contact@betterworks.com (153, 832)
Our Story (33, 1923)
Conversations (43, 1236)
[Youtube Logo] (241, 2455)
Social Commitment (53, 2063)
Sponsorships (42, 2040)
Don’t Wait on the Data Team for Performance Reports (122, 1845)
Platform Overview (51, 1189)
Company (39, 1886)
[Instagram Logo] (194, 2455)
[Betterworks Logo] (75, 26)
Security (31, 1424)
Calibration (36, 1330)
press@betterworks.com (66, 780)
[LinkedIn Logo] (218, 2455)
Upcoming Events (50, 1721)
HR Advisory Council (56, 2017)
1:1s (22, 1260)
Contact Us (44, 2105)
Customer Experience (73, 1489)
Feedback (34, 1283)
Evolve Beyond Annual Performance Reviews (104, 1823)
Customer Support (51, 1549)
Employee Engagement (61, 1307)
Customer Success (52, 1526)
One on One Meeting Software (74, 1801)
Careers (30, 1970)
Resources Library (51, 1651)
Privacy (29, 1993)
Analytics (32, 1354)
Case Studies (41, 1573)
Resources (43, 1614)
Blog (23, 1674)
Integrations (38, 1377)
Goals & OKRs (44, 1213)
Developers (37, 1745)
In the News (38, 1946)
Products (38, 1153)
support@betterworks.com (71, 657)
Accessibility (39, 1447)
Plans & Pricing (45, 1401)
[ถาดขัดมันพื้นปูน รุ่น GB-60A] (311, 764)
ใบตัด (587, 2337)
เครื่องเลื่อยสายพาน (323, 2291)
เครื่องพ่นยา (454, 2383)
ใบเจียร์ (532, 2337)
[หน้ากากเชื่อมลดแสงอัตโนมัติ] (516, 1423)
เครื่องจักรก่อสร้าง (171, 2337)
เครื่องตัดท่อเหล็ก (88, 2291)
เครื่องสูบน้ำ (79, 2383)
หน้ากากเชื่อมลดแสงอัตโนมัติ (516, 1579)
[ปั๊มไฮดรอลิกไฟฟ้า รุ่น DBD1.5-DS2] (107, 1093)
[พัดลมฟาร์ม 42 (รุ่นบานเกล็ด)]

^^^^^^^^^^^^^^^^

**TRY IT:**
Please output the lines of the listing above that fall in the stretch from the one with "เครื่องเลื่อยสายพาน (323, 2291)" through the one with "[ปั๊มไฮดรอลิกไฟฟ้า รุ่น DBD1.5-DS2]", exactly and only those.

**RESPONSE TO THIS EXERCISE:**
เครื่องเลื่อยสายพาน (323, 2291)
เครื่องพ่นยา (454, 2383)
ใบเจียร์ (532, 2337)
[หน้ากากเชื่อมลดแสงอัตโนมัติ] (516, 1423)
เครื่องจักรก่อสร้าง (171, 2337)
เครื่องตัดท่อเหล็ก (88, 2291)
เครื่องสูบน้ำ (79, 2383)
หน้ากากเชื่อมลดแสงอัตโนมัติ (516, 1579)
[ปั๊มไฮดรอลิกไฟฟ้า รุ่น DBD1.5-DS2] (107, 1093)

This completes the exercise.